SIGHTINGS


 
Sarin Gas Tailwind
Commander - 'I rejected
CNN's settlement offer'
7-26-98
 
 
NEW YORK (AP) -- The officer who commanded Operation Tailwind in Laos says he rejected CNN's offer of a financial settlement after the network retracted its story that nerve gas was used against American defectors during the mission.
 
 
Eugene McCarley, a retired U.S. Army lieutenant colonel, has hired a lawyer to research a potential defamation lawsuit. He called apologies offered by CNN founder Ted Turner and Chairman Tom Johnson insincere.
 
 
CNN, which retracted its June 7 report about the Vietnam-era mission and fired its two producers, has quietly begun trying to reach settlements with potential lawsuit plaintiffs, Forbes magazine reports in its Aug. 10 issue.
 
 
At least two law firms have offered to sue CNN on behalf of men involved in the mission, Forbes said.
 
 
McCarley, who lives in Wilmington, N.C., would not reveal how much CNN offered him as a settlement. He also wouldn't say how much he asked for, but said he wanted money for each of the men on the Operation Tailwind mission and for a fund that helps widows and orphans of military personnel.
 
 
McCarley told The Associated Press he "couldn't look myself in the mirror" if he had taken money for himself and not for his colleagues.
 
 
"I just think they'd like for me to go away and forget about it," he said.
 
 
CNN's Johnson called McCarley with a personal apology on the day the story was retracted and Turner sent a "form letter" of apology, he said.
 
 
"I officially reject either or both apologies because I don't think either one of them contained a sincere thought," he said. "I don't think they were worth two cents. It was what they had to do."
 
 
CNN confirmed last week that it had reached a settlement with retired Adm. Thomas Moorer, former chairman of the Joint Chiefs of Staff, who was used as a source for the story.
 
 
CNN had no comment on discussions with anyone else in the Tailwind story, spokesman Howard Polskin said.
 
 
The New Yorker magazine reported that Johnson ordered CNN's former military analyst, Perry Smith, to review the Tailwind piece before it was aired, but that the producers and CNN/USA President Rick Kaplan argued against it.

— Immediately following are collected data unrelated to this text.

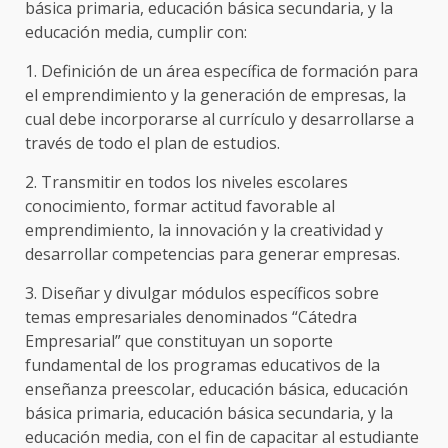
básica primaria, educación básica secundaria, y la
educación media, cumplir con:
1. Definición de un área específica de formación para
el emprendimiento y la generación de empresas, la
cual debe incorporarse al currículo y desarrollarse a
través de todo el plan de estudios.
2. Transmitir en todos los niveles escolares
conocimiento, formar actitud favorable al
emprendimiento, la innovación y la creatividad y
desarrollar competencias para generar empresas.
3. Diseñar y divulgar módulos específicos sobre
temas empresariales denominados “Cátedra
Empresarial” que constituyan un soporte
fundamental de los programas educativos de la
enseñanza preescolar, educación básica, educación
básica primaria, educación básica secundaria, y la
educación media, con el fin de capacitar al estudiante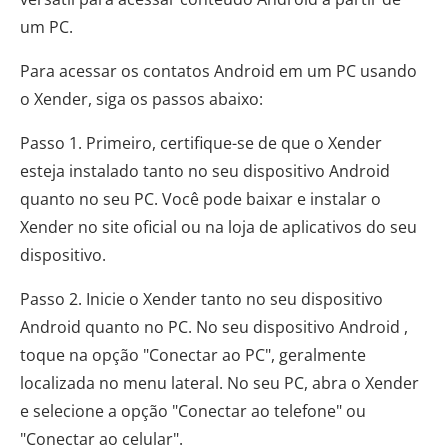
um PC.
Para acessar os contatos Android em um PC usando
o Xender, siga os passos abaixo:
Passo 1. Primeiro, certifique-se de que o Xender
esteja instalado tanto no seu dispositivo Android
quanto no seu PC. Você pode baixar e instalar o
Xender no site oficial ou na loja de aplicativos do seu
dispositivo.
Passo 2. Inicie o Xender tanto no seu dispositivo
Android quanto no PC. No seu dispositivo Android ,
toque na opção "Conectar ao PC", geralmente
localizada no menu lateral. No seu PC, abra o Xender
e selecione a opção "Conectar ao telefone" ou
"Conectar ao celular".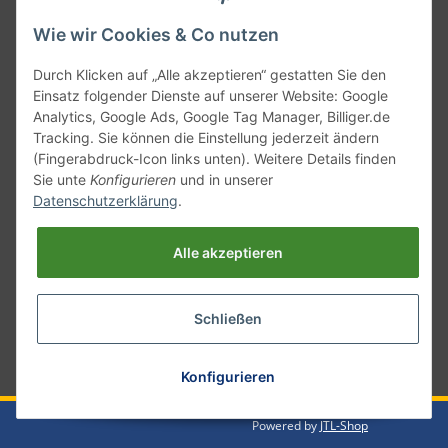
Wie wir Cookies & Co nutzen
Durch Klicken auf „Alle akzeptieren“ gestatten Sie den
Einsatz folgender Dienste auf unserer Website: Google
Analytics, Google Ads, Google Tag Manager, Billiger.de
Tracking. Sie können die Einstellung jederzeit ändern
(Fingerabdruck-Icon links unten). Weitere Details finden
Sie unte
Konfigurieren
und in unserer
Versand mit
Datenschutzerklärung
.
Alle akzeptieren
Schließen
* Alle Preise inkl. gesetzlicher USt., zzgl.
Versand
Konfigurieren
Powered by
JTL-Shop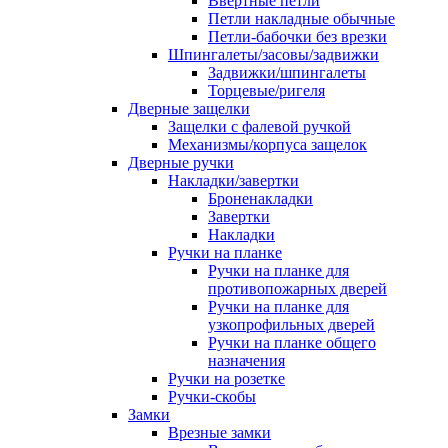
Ввертные петли
Петли накладные обычные
Петли-бабочки без врезки
Шпингалеты/засовы/задвижки
Задвижки/шпингалеты
Торцевые/ригеля
Дверные защелки
Защелки с фалевой ручкой
Механизмы/корпуса защелок
Дверные ручки
Накладки/завертки
Броненакладки
Завертки
Накладки
Ручки на планке
Ручки на планке для
противопожарных дверей
Ручки на планке для
узкопрофильных дверей
Ручки на планке общего
назначения
Ручки на розетке
Ручки-скобы
Замки
Врезные замки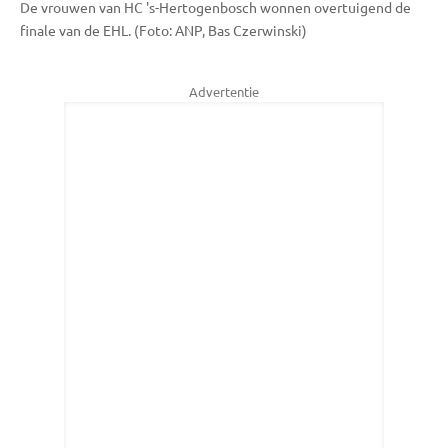
De vrouwen van HC 's-Hertogenbosch wonnen overtuigend de
finale van de EHL. (Foto: ANP, Bas Czerwinski)
Advertentie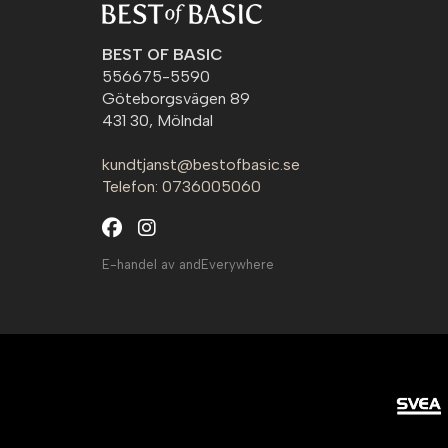
BEST OF BASIC
556675-5590
Göteborgsvägen 89
431 30, Mölndal
kundtjanst@bestofbasic.se
Telefon: 0736005060
E-handel av andEverywhere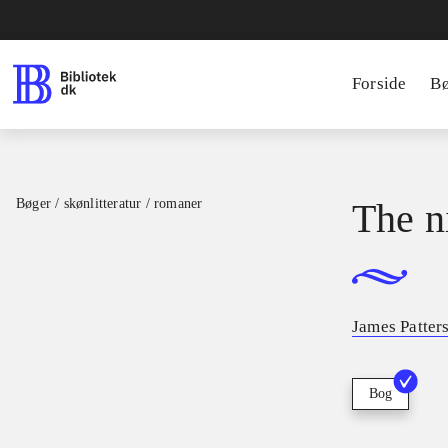
Forside
B
Bøger / skønlitteratur / romaner
The n
James Patter
Bog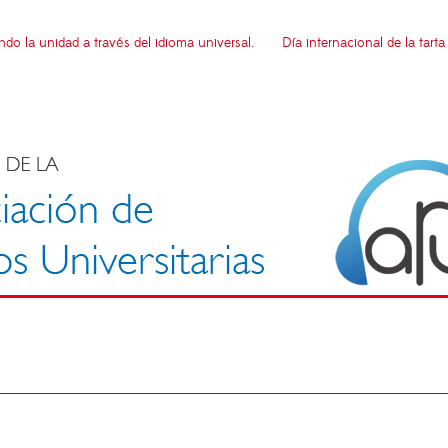
ndo la unidad a través del idioma universal.
Día internacional de la tart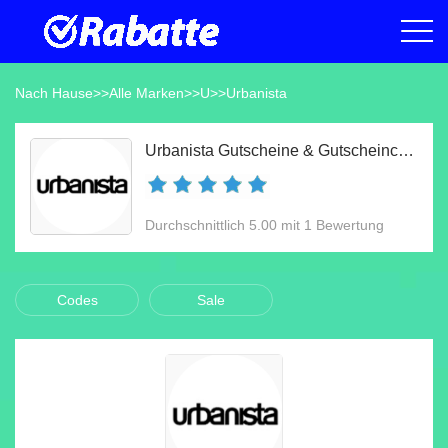
Nach Hause
>>
Alle Marken
>>
U
>>
Urbanista
Urbanista Gutscheine & Gutscheincodes Aug 2026
Durchschnittlich 5.00 mit 1 Bewertung
Codes
Sale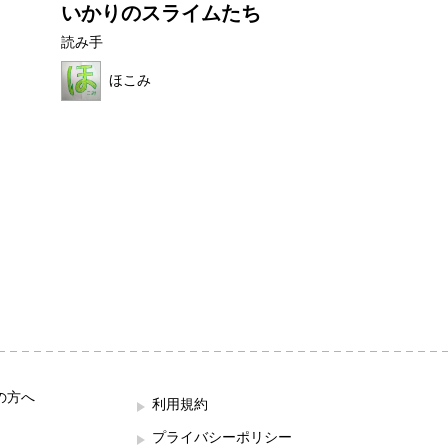
いかりのスライムたち
非常口君の育
読み手
読み手
ほこみ
せなぴょん
の方へ
利用規約
プライバシーポリシー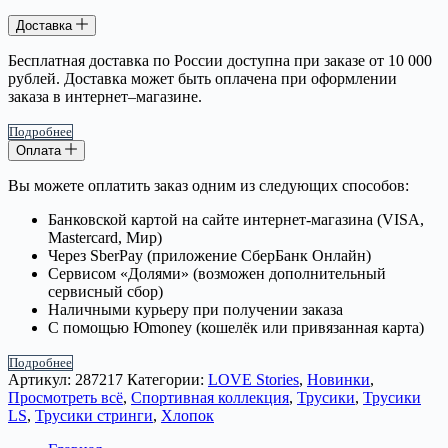
Доставка
Бесплатная доставка по России доступна при заказе от 10 000
рублей. Доставка может быть оплачена при оформлении
заказа в интернет–магазине.
Подробнее
Оплата
Вы можете оплатить заказ одним из следующих способов:
Банковской картой на сайте интернет-магазина (VISA,
Mastercard, Мир)
Через SberPay (приложение СберБанк Онлайн)
Сервисом «Долями» (возможен дополнительный
сервисный сбор)
Наличными курьеру при получении заказа
С помощью Юmoney (кошелёк или привязанная карта)
Подробнее
Артикул:
287217
Категории:
LOVE Stories
,
Новинки
,
Просмотреть всё
,
Спортивная коллекция
,
Трусики
,
Трусики
LS
,
Трусики стринги
,
Хлопок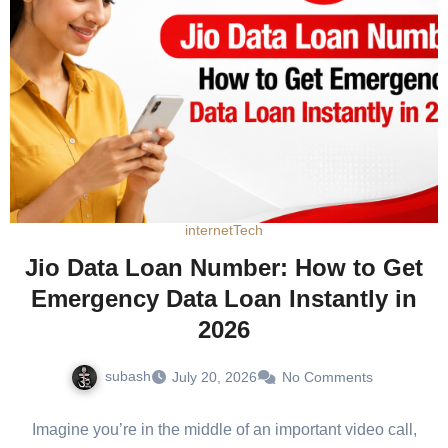
internet
Tech
Jio Data Loan Number: How to Get
Emergency Data Loan Instantly in
2026
subash
July 20, 2026
No Comments
Imagine you’re in the middle of an important video call,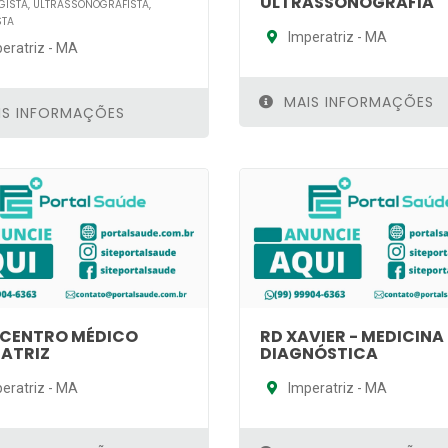
ULTRASSONOGRAFIA
ISTA, ULTRASSONOGRAFISTA,
STA
Imperatriz - MA
eratriz - MA
MAIS INFORMAÇÕES
S INFORMAÇÕES
- CENTRO MÉDICO
RD XAVIER - MEDICINA
RATRIZ
DIAGNÓSTICA
eratriz - MA
Imperatriz - MA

Kaplan and the others believed that Smith was too close to the Pentagon and might leak the story, it said.
 
 
Feeling he was forced to choose between his journalists and Smith, Johnson agreed with Kaplan. Smith later resigned because of his lack of involvement.
 
 
Kaplan indicated regret at making Johnson uncomfortable with the story. "I should have just held it, and I'm going to kick myself till the last breath I take that I just didn't hold the piece for a week," he said.